LA ARMADURA DE DIOS
LA VIRGEN MARÍA
Y SU PATRONATO EN AMÉRICA
NUESTRA SEÑORA DE LA PRESENTACIÓN DEL QUINCHE
Patrona del Ecuador
Es digno de atención un hecho conmovedor: entre las apariciones o milagros de la Virgen María en las Américas, gran número se relaciona con los indígenas, revelando la extrema bondad de la Madre de Dios hacia ellos.
Podemos igualmente incluir entre estas devociones la de Nuestra Señora del Quinche, que comenzó en 1585.
Imagen original de la Virgen sin vestimentas
El Quinche:
El pueblecito del Quinche se asienta en el noroeste de la ciudad de Quito en las faldas de la cordillera occidental, aproximadamente una hora de distancia de la capital del país, Quito.
La palabra Quinche tiene origen en la lengua Maya, Cakchiquel, cuyo significado se compone de dos vocablos: Quin que significa Sol, y Che que significa Monte. Por tanto, apoyados en los aportes etimológicos, Quinche significa Monte del Sol.
Esta ciudad fue uno de los centros ceremoniales principales de adoración al Sol, debido a sus templos y a su posición privilegiada; justamente en el recorrido que el Sol parece hacer en el solsticio de verano, fecha en la cual las peregrinaciones se multiplicaban y se festejaba con mucha solemnidad la fiesta del Inti Raymi.
Con la conquista Española, se reemplazó la fiesta del solsticio, por la fiesta de San Pedro, y bautizaron a El Quinche, como San Pedro de El Quinche.
En la época de la Colonia fue elegida como sede de la Virgen de Oyacachi, una vez que fue ordenada su salida del pueblo del mismo nombre.
Humilde inicio de la devoción:
La historia de la Virgen se remonta a finales del Siglo XVI. La historia cuenta que a pedido de los naturales de Lumbisí, el año 1588, el escultor Diego de Robles esculpió la imagen de Nuestra Señora de El Quinche, tomando como referencia la Virgen de Guápulo (que había tallado tan solo dos años antes).
El pueblo de Oyacachi situado a 65 km de El Quinche, deseaba una imagen cristiana como protección contra los continuos ataques de osos.
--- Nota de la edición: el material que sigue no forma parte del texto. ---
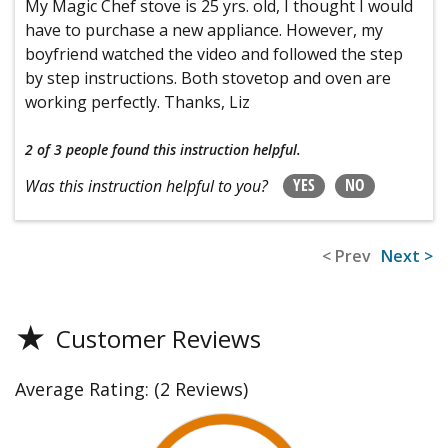
My Magic Chef stove is 25 yrs. old, I thought I would
have to purchase a new appliance. However, my
boyfriend watched the video and followed the step
by step instructions. Both stovetop and oven are
working perfectly. Thanks, Liz
2 of 3 people
found this instruction helpful.
YES
NO
Was this instruction helpful to you?
< Prev
Next >
★
Customer Reviews
Average Rating:
(2 Reviews)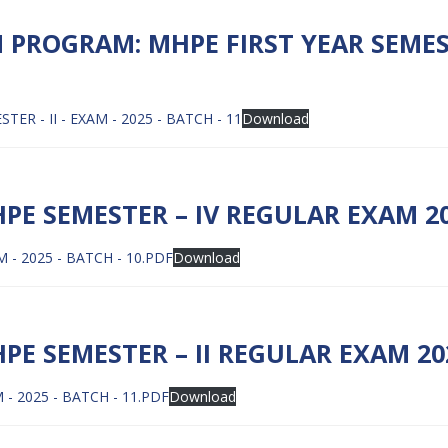
PROGRAM: MHPE FIRST YEAR SEMES
 - II - EXAM - 2025 - BATCH - 11
Download
E SEMESTER – IV REGULAR EXAM 202
- 2025 - BATCH - 10.PDF
Download
 SEMESTER – II REGULAR EXAM 202
- 2025 - BATCH - 11.PDF
Download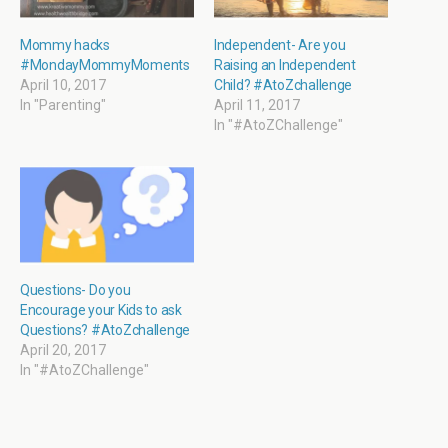
e
n
n
n
w
e
s
e
w
w
i
w
i
w
n
w
Mommy hacks
Independent- Are you
n
i
n
i
#MondayMommyMoments
Raising an Independent
d
n
e
n
o
d
w
d
April 10, 2017
Child? #AtoZchallenge
w
o
w
o
In "Parenting"
April 11, 2017
)
w
i
w
)
n
)
In "#AtoZChallenge"
d
o
w
)
Questions- Do you
Encourage your Kids to ask
Questions? #AtoZchallenge
April 20, 2017
In "#AtoZChallenge"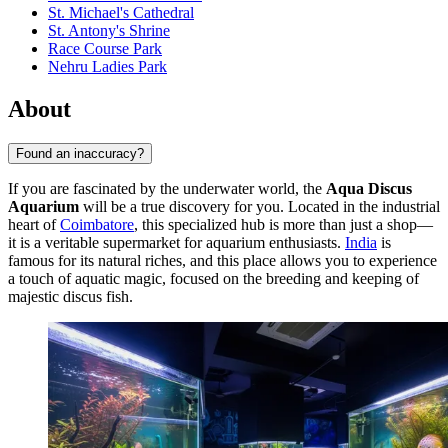
St. Michael's Cathedral
St. Antony's Shrine
Race Course Park
Nehru Ladies Park
About
Found an inaccuracy?
If you are fascinated by the underwater world, the
Aqua Discus
Aquarium
will be a true discovery for you. Located in the industrial
heart of
Coimbatore
, this specialized hub is more than just a shop—
it is a veritable supermarket for aquarium enthusiasts.
India
is
famous for its natural riches, and this place allows you to experience
a touch of aquatic magic, focused on the breeding and keeping of
majestic discus fish.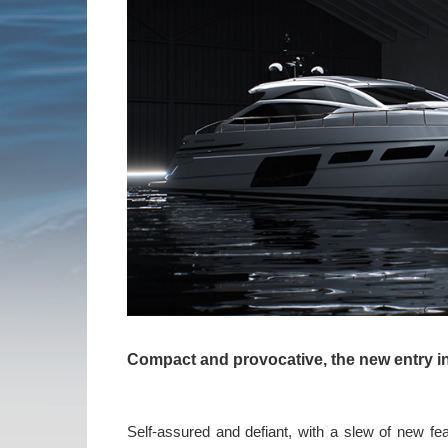
Compact and provocative,
the new entry i
Self-assured and defiant, with a slew of new fe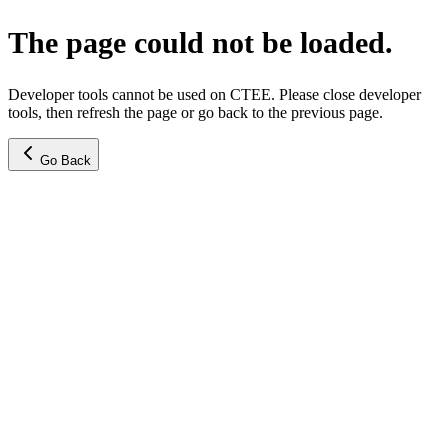
The page could not be loaded.
Developer tools cannot be used on CTEE. Please close developer
tools, then refresh the page or go back to the previous page.
Go Back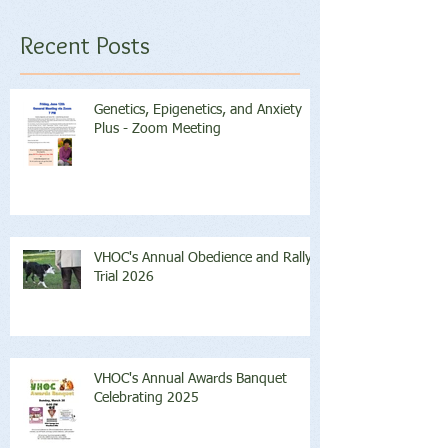
Recent Posts
Genetics, Epigenetics, and Anxiety
Plus - Zoom Meeting
VHOC's Annual Obedience and Rally
Trial 2026
VHOC's Annual Awards Banquet
Celebrating 2025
La nueva imagen permaneció en Oyacachi entre 1588 y 1604, de acuerdo con las crónicas. Ahí fue ubicada en una gruta natural.
Comenzó entonces a operar continuos milagros. Muchas veces salía de su gruta y volvía solamente al día siguiente. Cuando volvía, los indios le preguntaban dónde había estado, y la imagen simplemente les mostraba los pies llenos de barro, dando a entender que había ido a socorrer a diversas personas. Además, era conocido en la región que la gruta de la imagen permanecía en muchas ocasiones iluminada, y a veces se oían salir de ella sonidos musicales.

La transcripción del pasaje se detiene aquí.